Two different applications. For skidding, do not use double braid or any of the others including 3 strand twisted. Dirt, mud, rocks, etc are not friendly to ropes.
The second reason, and more important, most of those linesets have a 30% stretch ratio (think rubber band effect). When they let loose, and they will, anything in the way is in for a world of hurt. Tom Tree's might know a mutual friend from Long Island who lost an eye to that stored energy.
Wire rope on the ground or you could go with some of the specificly designed winch ropes, low stretch ratio and hollow braid (easy to splice back together) and because of the hollow braid when it snaps the energy is lost quickly.

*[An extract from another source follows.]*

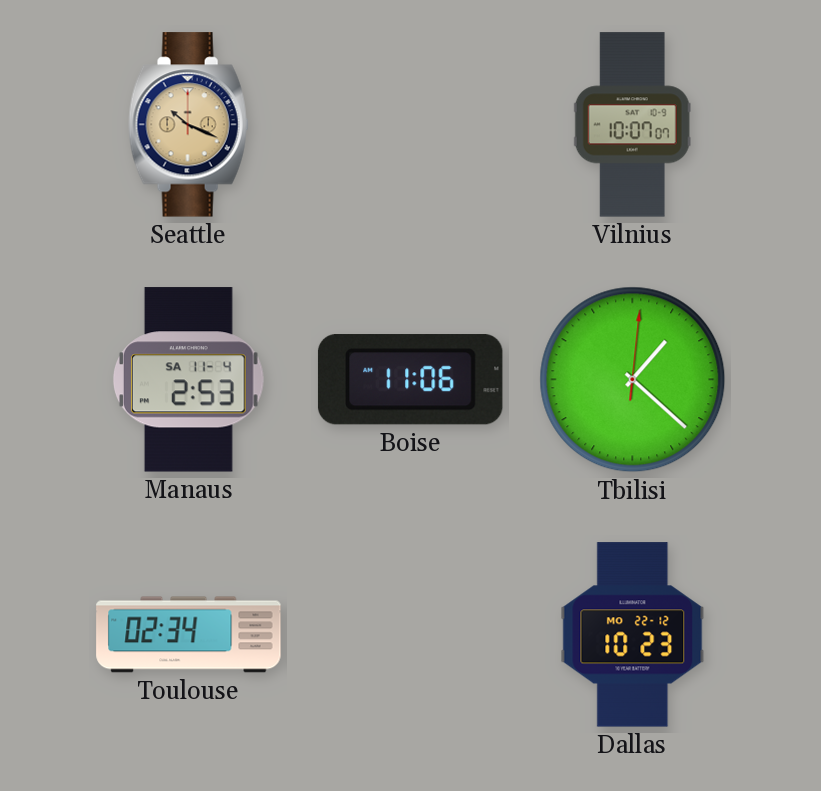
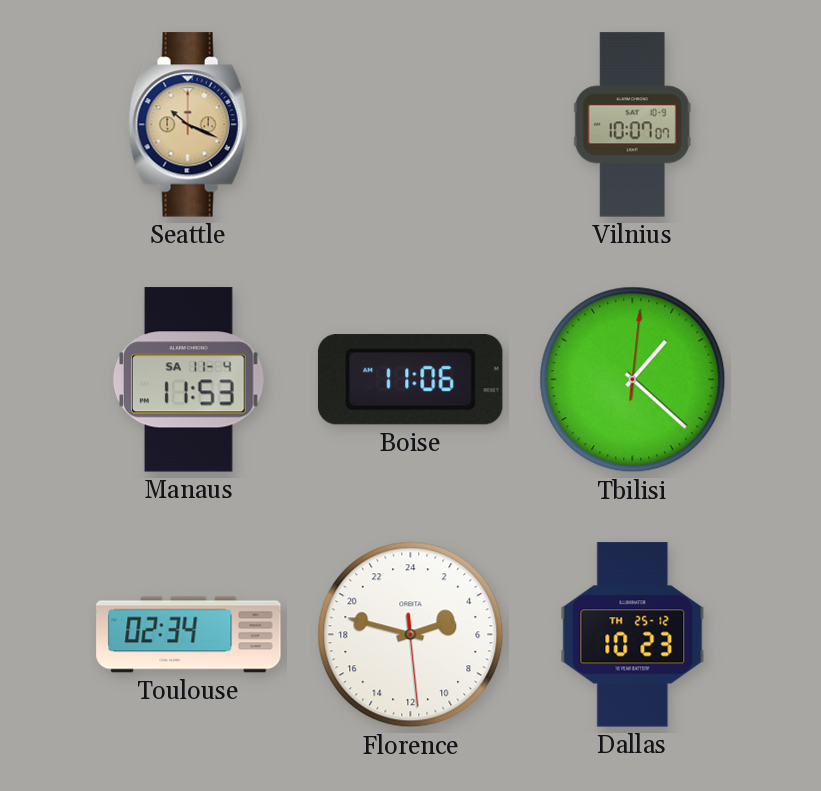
Manaus: 2:53 -> 11:53
Florence: none -> 4:47
Dallas date: MO 22-12 -> TH 25-12
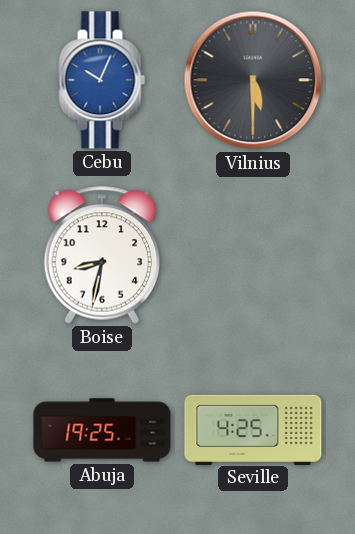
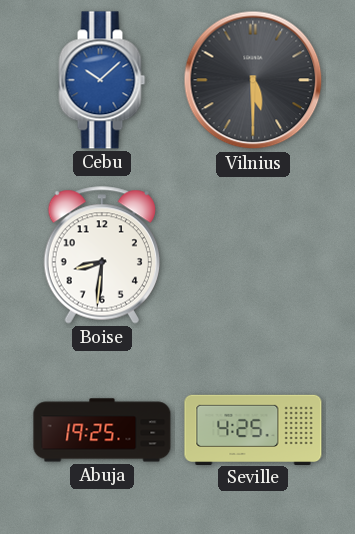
Cebu: 10:04 -> 10:08
Boise: 8:32 -> 8:31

For a pull line you need to look at what you are doing. That 3/4" lineset you are looking at should have a ration of ~25K. Sticking to a 10/1 saftey rating that would give you 2,500 pounds of pull capacity. Are you using a 4 x 4 to pull them over with?
The weight is the factor that I'm thinking about with that line. For the first half of the day it might not be a factory, come friday afternoon...it will be. Soon it'll end up sitting in the back of the truck because it's to much of a PITA to take out. Instead, get the lineset higher in the tree and drop back to a 9/16 or 5/8. If you do not climb, buy a throw line set (line, a few bean bags, and storage bag/box) then learn to use it. With minimal pratice you'll be able to hit crotches 60+ feet up.
This all presumes that you are cutting firewood in forestated areas. If not, everything changes.